Dear sugar is supported by.
The universe has good news for the lost, lonely, and heartsick.
Sugar is here, the both of us speaking straight into your ears.
I'm Cheryl strayed.
I'm Steve Almond.
This is dear sugar radio.
Oh, dear song, won't you please share some little sweetness with me?
I check my bell vibes every day.
Oh, and the sugar you send my way.
Dear sugars, I am 68 years old.
Old enough to have garnered the wisdom that comes with the years and young enough at heart anyway, to still fall in love.
My partner and I were together eight years and finally called it quits.

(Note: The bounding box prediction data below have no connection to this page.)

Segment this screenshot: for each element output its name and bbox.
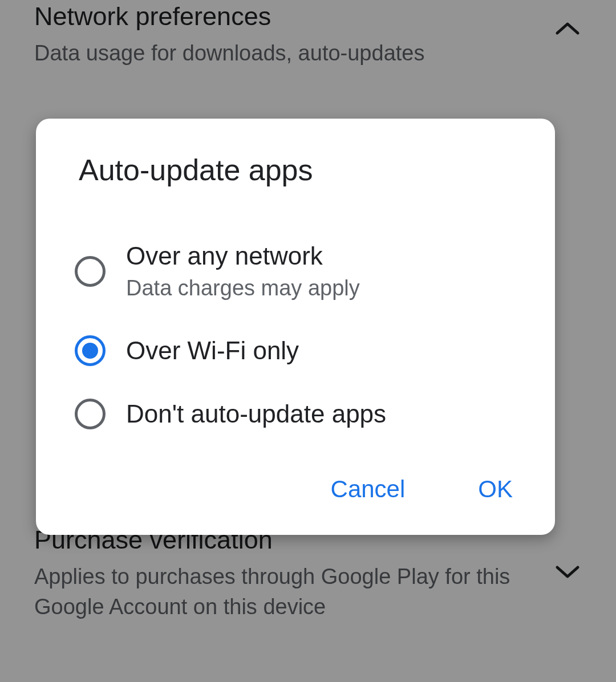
option-label: Over any network xyxy=(126,240,521,271)
option-label: Don't auto-update apps xyxy=(126,398,521,429)
dialog-buttons: Cancel OK xyxy=(36,462,555,535)
dialog-title: Auto-update apps xyxy=(36,119,555,204)
radio-icon xyxy=(75,335,106,366)
radio-icon xyxy=(75,399,106,429)
ok-button[interactable]: OK xyxy=(476,471,515,508)
dialog-options: Over any network Data charges may apply … xyxy=(36,204,555,451)
cancel-button[interactable]: Cancel xyxy=(329,471,408,508)
radio-icon xyxy=(75,256,106,287)
option-over-any-network[interactable]: Over any network Data charges may apply xyxy=(36,224,555,319)
option-dont-auto-update[interactable]: Don't auto-update apps xyxy=(36,382,555,445)
option-label: Over Wi-Fi only xyxy=(126,335,521,366)
auto-update-dialog: Auto-update apps Over any network Data c… xyxy=(36,119,555,535)
option-over-wifi-only[interactable]: Over Wi-Fi only xyxy=(36,319,555,382)
option-sublabel: Data charges may apply xyxy=(126,274,521,303)
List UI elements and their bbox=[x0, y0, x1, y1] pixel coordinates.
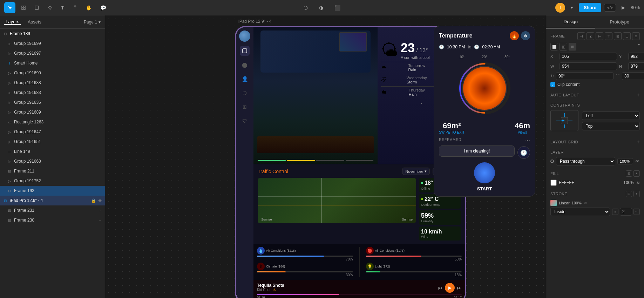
fill-type-icon[interactable]: ⊞ bbox=[626, 170, 632, 177]
select-tool[interactable] bbox=[4, 2, 15, 13]
text-tool[interactable]: T bbox=[58, 3, 67, 12]
tw-clock-btn[interactable]: 🕐 bbox=[517, 146, 530, 159]
tab-layers[interactable]: Layers bbox=[4, 19, 21, 25]
layer-rect1263[interactable]: ▭ Rectangle 1263 bbox=[0, 117, 105, 127]
y-input[interactable] bbox=[628, 53, 644, 60]
pen-tool[interactable] bbox=[45, 4, 55, 12]
stroke-width-input[interactable] bbox=[620, 208, 632, 216]
stroke-type-icon[interactable]: ⊞ bbox=[626, 191, 632, 197]
month-select[interactable]: November ▾ bbox=[402, 168, 430, 175]
blend-select[interactable]: Pass through Normal Multiply bbox=[556, 157, 615, 165]
distribute-icon[interactable]: ≡ bbox=[632, 32, 640, 40]
nav-box[interactable]: ⊞ bbox=[240, 102, 250, 112]
smart-home-background bbox=[253, 27, 378, 164]
align-right-icon[interactable]: ⊢ bbox=[596, 32, 603, 40]
nav-person[interactable]: 👤 bbox=[240, 74, 250, 84]
nav-shield[interactable]: 🛡 bbox=[240, 116, 250, 126]
code-button[interactable]: </> bbox=[604, 4, 616, 12]
rotation-input[interactable] bbox=[556, 72, 614, 80]
component-type-icon[interactable]: ◫ bbox=[560, 43, 567, 50]
shape-tool[interactable] bbox=[32, 4, 42, 12]
tab-prototype[interactable]: Prototype bbox=[595, 15, 644, 28]
corner-input[interactable] bbox=[622, 72, 644, 80]
comment-tool[interactable]: 💬 bbox=[97, 4, 109, 12]
nav-hex[interactable]: ⬡ bbox=[240, 88, 250, 98]
nav-circle[interactable]: ⬤ bbox=[240, 60, 250, 70]
nav-home[interactable] bbox=[240, 46, 250, 56]
layer-frame230[interactable]: ⊡ Frame 230 → bbox=[0, 215, 105, 225]
music-play-btn[interactable]: ▶ bbox=[445, 283, 455, 293]
library-icon[interactable]: ⬛ bbox=[332, 4, 343, 12]
layer-line149[interactable]: — Line 149 bbox=[0, 147, 105, 156]
layout-grid-add[interactable]: + bbox=[637, 139, 640, 145]
clip-label: Clip content bbox=[557, 82, 579, 87]
clip-checkbox[interactable]: ✓ bbox=[550, 82, 555, 87]
snow-icon[interactable]: ❄ bbox=[521, 31, 530, 40]
layer-group191690[interactable]: ▷ Group 191690 bbox=[0, 68, 105, 78]
hand-tool[interactable]: ✋ bbox=[83, 4, 95, 12]
align-top-icon[interactable]: ⊤ bbox=[605, 32, 612, 40]
contrast-icon[interactable]: ◑ bbox=[316, 4, 326, 12]
component-icon[interactable]: ⬡ bbox=[301, 4, 311, 12]
share-button[interactable]: Share bbox=[579, 3, 601, 12]
layer-group191752[interactable]: ▷ Group 191752 bbox=[0, 176, 105, 186]
align-left-icon[interactable]: ⊣ bbox=[577, 32, 585, 40]
tab-design[interactable]: Design bbox=[546, 15, 595, 28]
layer-group191689[interactable]: ▷ Group 191689 bbox=[0, 107, 105, 117]
layer-frame211[interactable]: ⊡ Frame 211 bbox=[0, 166, 105, 176]
layer-ipadpro[interactable]: ⊡ iPad Pro 12.9" - 4 🔒 👁 bbox=[0, 196, 105, 205]
canvas-area[interactable]: iPad Pro 12.9" - 4 ⬤ 👤 ⬡ ⊞ 🛡 bbox=[105, 15, 546, 298]
layer-frame231[interactable]: ⊡ Frame 231 → bbox=[0, 205, 105, 215]
tw-cleaning-btn[interactable]: I am cleaning! bbox=[439, 145, 515, 157]
x-input[interactable] bbox=[560, 53, 617, 60]
present-button[interactable]: ▶ bbox=[619, 4, 628, 12]
component-tool[interactable] bbox=[70, 4, 80, 12]
constraint-v-select[interactable]: Top Bottom Center Scale bbox=[582, 122, 640, 130]
layer-group191647[interactable]: ▷ Group 191647 bbox=[0, 127, 105, 137]
avatar-dropdown[interactable]: ▾ bbox=[568, 4, 576, 12]
layer-group191688[interactable]: ▷ Group 191688 bbox=[0, 78, 105, 88]
cw-center: + bbox=[561, 117, 568, 124]
page-select[interactable]: Page 1 ▾ bbox=[84, 20, 101, 25]
fill-swatch[interactable] bbox=[550, 180, 557, 186]
opacity-input[interactable] bbox=[617, 158, 633, 164]
layer-group191668[interactable]: ▷ Group 191668 bbox=[0, 156, 105, 166]
w-input[interactable] bbox=[560, 62, 617, 70]
layer-group191697[interactable]: ▷ Group 191697 bbox=[0, 48, 105, 58]
layout-grid-section: Layout grid + bbox=[550, 139, 640, 145]
stroke-position-select[interactable]: Inside Outside Center bbox=[550, 208, 610, 216]
h-input[interactable] bbox=[628, 62, 644, 70]
left-panel: Layers Assets Page 1 ▾ ⊡ Frame 189 ▷ Gro… bbox=[0, 15, 105, 298]
frame-tool[interactable] bbox=[18, 4, 29, 12]
stroke-dash-icon[interactable]: ⋯ bbox=[633, 209, 640, 215]
layer-group191636[interactable]: ▷ Group 191636 bbox=[0, 97, 105, 107]
align-center-v-icon[interactable]: ⊞ bbox=[614, 32, 622, 40]
fire-icon[interactable]: 🔥 bbox=[510, 31, 519, 40]
stroke-style-icon[interactable]: ≋ bbox=[584, 201, 587, 205]
layer-frame193[interactable]: ⊡ Frame 193 bbox=[0, 186, 105, 196]
layer-eye-icon[interactable]: 👁 bbox=[98, 198, 102, 203]
visibility-toggle[interactable]: 👁 bbox=[635, 159, 640, 164]
constraint-h-select[interactable]: Left Right Center Scale bbox=[582, 111, 640, 120]
stroke-gradient-swatch[interactable] bbox=[550, 200, 557, 206]
fill-add-icon[interactable]: + bbox=[633, 170, 640, 177]
stroke-add-icon[interactable]: + bbox=[633, 191, 640, 197]
tw-menu[interactable]: ⋯ bbox=[525, 138, 530, 143]
layer-group191651[interactable]: ▷ Group 191651 bbox=[0, 137, 105, 147]
frame-type-icon[interactable]: ⬜ bbox=[550, 43, 558, 50]
frame-dropdown[interactable]: ▾ bbox=[638, 43, 640, 50]
auto-type-icon[interactable]: ⊞ bbox=[569, 43, 576, 50]
layer-smart-home[interactable]: T Smart Home bbox=[0, 58, 105, 68]
fill-section: Fill ⊞ + FFFFFF 100% ≋ bbox=[550, 170, 640, 186]
music-next[interactable]: ⏭ bbox=[457, 285, 462, 291]
auto-layout-add[interactable]: + bbox=[637, 92, 640, 98]
align-bottom-icon[interactable]: ⊥ bbox=[623, 32, 631, 40]
user-avatar[interactable]: I bbox=[555, 3, 565, 13]
tab-assets[interactable]: Assets bbox=[26, 19, 43, 25]
music-prev[interactable]: ⏮ bbox=[438, 285, 443, 291]
fill-style-icon[interactable]: ≋ bbox=[636, 180, 640, 185]
layer-group191699[interactable]: ▷ Group 191699 bbox=[0, 39, 105, 48]
layer-group191683[interactable]: ▷ Group 191683 bbox=[0, 88, 105, 97]
align-center-h-icon[interactable]: ⊻ bbox=[587, 32, 594, 40]
layer-frame189[interactable]: ⊡ Frame 189 bbox=[0, 29, 105, 39]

We were compatible, mutually attracted to each other, both divorced from long term marriages, both with adult children, and both looking for someone to spend the rest of our lives with everything lined up except for one thing, his drinking, I worked it from every angle and finally decided I couldn't do it anymore.
The split was mutual, but I think we both let go of something that, in our hearts, we wanted to hold on to.
Now I'm wondering what happened when I let myself go deep into the pain of it all.
I am back in my childhood trying to get my dad's approval, attention, love, and on and on.
My dad also drank, by the way.
But perhaps you already guessed that.
So here's my are we ever able to fully let go of that wounded child, even when we have the wisdom to understand what is happening?
Is it still the wounded child that directs those primal emotions that take us in and out of love?